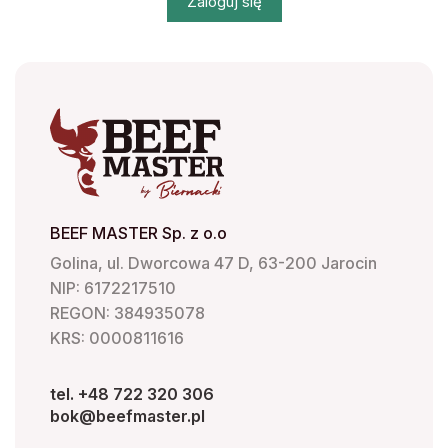
Zaloguj się
BEEF MASTER Sp. z o.o
Golina, ul. Dworcowa 47 D, 63-200 Jarocin
NIP: 6172217510
REGON: 384935078
KRS: 0000811616
tel. +48 722 320 306
bok@beefmaster.pl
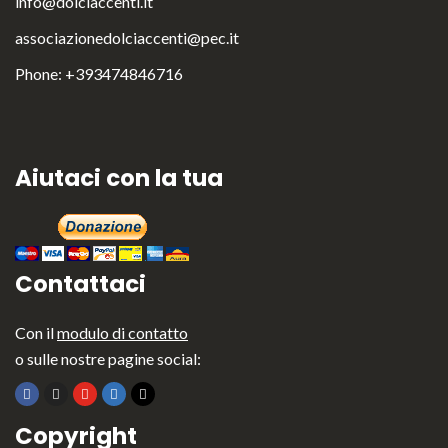
info@dolciaccenti.it
associazionedolciaccenti@pec.it
Phone: +393474846716
English
Italiano
Aiutaci con la tua
Contattaci
Con il
modulo di contatto
o sulle nostre pagine social:
Copyright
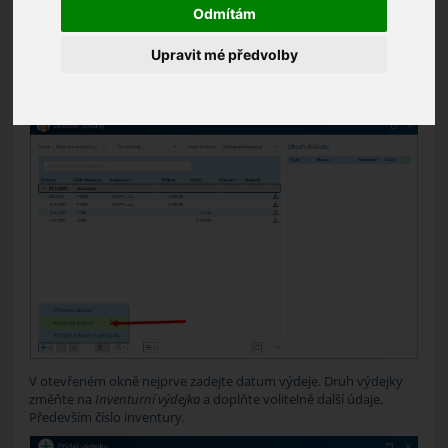
Ve zvoleném skladu klepněte na tlačítko
Přidat
a z nabídky zvolte
Odmítám
Výdejový doklad.
Upravit mé předvolby
(KDE? Sklady – Přehled dokladů)
V otevřeném okně nejprve zadejte datum výdeje. Druh výdejky
změňte na
Inventurní výdejka
a doplňte volitelně další údaje.
Především číslo inventury.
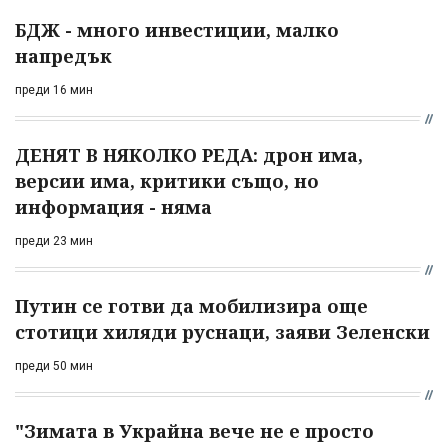
БДЖ - много инвестиции, малко
напредък
преди 16 мин
ДЕНЯТ В НЯКОЛКО РЕДА: дрон има,
версии има, критики също, но
информация - няма
преди 23 мин
Путин се готви да мобилизира още
стотици хиляди руснаци, заяви Зеленски
преди 50 мин
"Зимата в Украйна вече не е просто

= = =

● TASK DIRECTIONS
Those lines of the records that contain the string "преди" should be identified and copied.

● RESULT OF THIS TASK
преди 16 мин
преди 23 мин
преди 50 мин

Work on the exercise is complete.